Saved data entries:

□ □ □ □ □

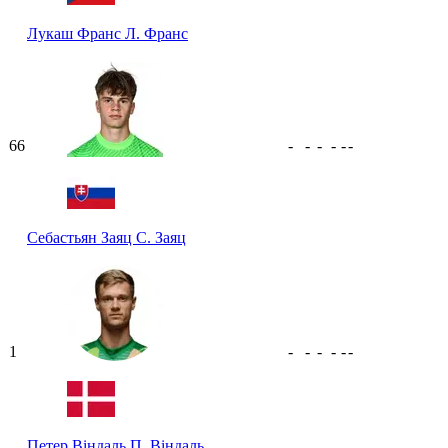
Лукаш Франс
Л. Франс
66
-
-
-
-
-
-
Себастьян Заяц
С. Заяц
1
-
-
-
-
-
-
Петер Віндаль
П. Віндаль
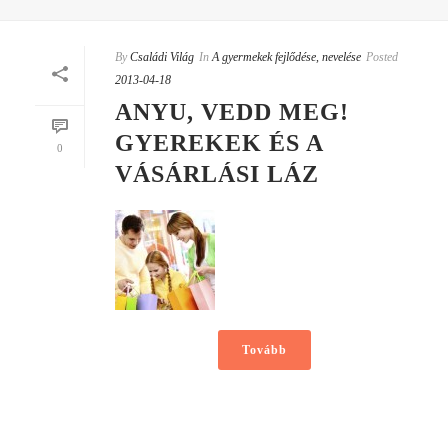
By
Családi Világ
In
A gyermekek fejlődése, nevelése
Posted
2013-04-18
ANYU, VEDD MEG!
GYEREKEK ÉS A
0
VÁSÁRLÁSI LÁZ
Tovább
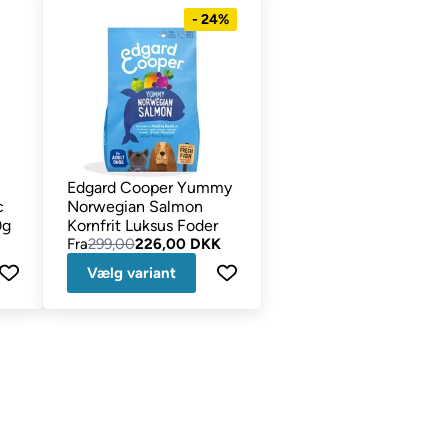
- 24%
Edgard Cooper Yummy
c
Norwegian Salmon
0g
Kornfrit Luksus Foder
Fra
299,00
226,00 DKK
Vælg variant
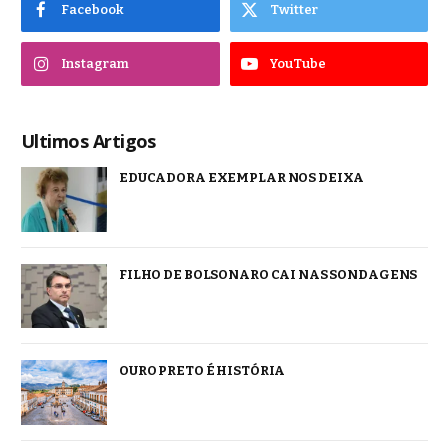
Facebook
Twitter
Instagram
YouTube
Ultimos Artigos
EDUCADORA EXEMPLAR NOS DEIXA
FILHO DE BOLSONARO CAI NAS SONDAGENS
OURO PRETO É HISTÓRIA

□ □ □ □ □

- **REQUIREMENT**
Could you copy every record exactly, without the pictures?

- **ANSWER FOR THE TASK**
Лукаш Франс
Л. Франс
66
-
-
-
-
-
-
Себастьян Заяц
С. Заяц
1
-
-
-
-
-
-
Петер Віндаль
П. Віндаль
By
Családi Világ
In
A gyermekek fejlődése, nevelése
Posted
2013-04-18
ANYU, VEDD MEG!
GYEREKEK ÉS A
0
VÁSÁRLÁSI LÁZ
Tovább
- 24%
Edgard Cooper Yummy
c
Norwegian Salmon
0g
Kornfrit Luksus Foder
Fra
299,00
226,00 DKK
Vælg variant
Facebook
Twitter
Instagram
YouTube
Ultimos Artigos
EDUCADORA EXEMPLAR NOS DEIXA
FILHO DE BOLSONARO CAI NAS SONDAGENS
OURO PRETO É HISTÓRIA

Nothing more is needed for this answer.